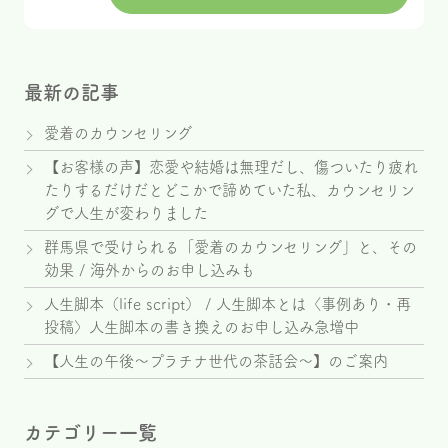
最新の記事
愛着のカウンセリング
【お客様の声】恋愛や結婚は無理だし、傷ついたり疲れ
たりするだけだとどこかで諦めていた私、カウンセリン
グで人生が変わりました
群馬県で受けられる「愛着のカウンセリング」と、その
効果 / 海外からのお申し込みも
人生脚本（life script） / 人生脚本とは〈事例あり・再
投稿〉人生脚本の書き換えのお申し込み急増中
【人生の午後～プラチナ世代の茶話会～】のご案内
カテゴリー一覧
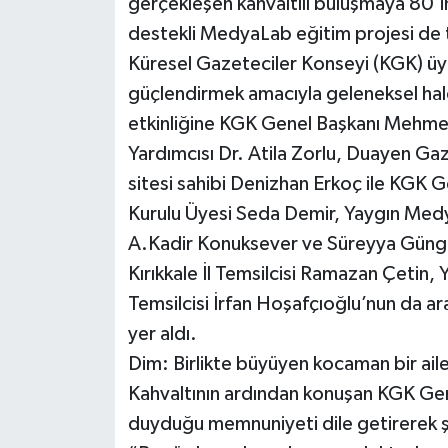
gerçekleşen kahvaltılı buluşmaya 80’in 
destekli MedyaLab eğitim projesi de t
Küresel Gazeteciler Konseyi (KGK) üye
güçlendirmek amacıyla geleneksel hal
etkinliğine KGK Genel Başkanı Mehmet 
Yardımcısı Dr. Atila Zorlu, Duayen G
sitesi sahibi Denizhan Erkoç ile KGK 
Kurulu Üyesi Seda Demir, Yaygın Medy
A.Kadir Konuksever ve Süreyya Güngö
Kırıkkale İl Temsilcisi Ramazan Çetin, Y
Temsilcisi İrfan Hoşafçıoğlu’nun da a
yer aldı.
Dim: Birlikte büyüyen kocaman bir ail
Kahvaltının ardından konuşan KGK Gen
duyduğu memnuniyeti dile getirerek şu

::::::::::

### [ASSIGNED TASK]
Gather from the data above every line with the string "Temsilcisi".

### [OUTPUT FOR THIS TASK]
Kırıkkale İl Temsilcisi Ramazan Çetin, Y
Temsilcisi İrfan Hoşafçıoğlu’nun da a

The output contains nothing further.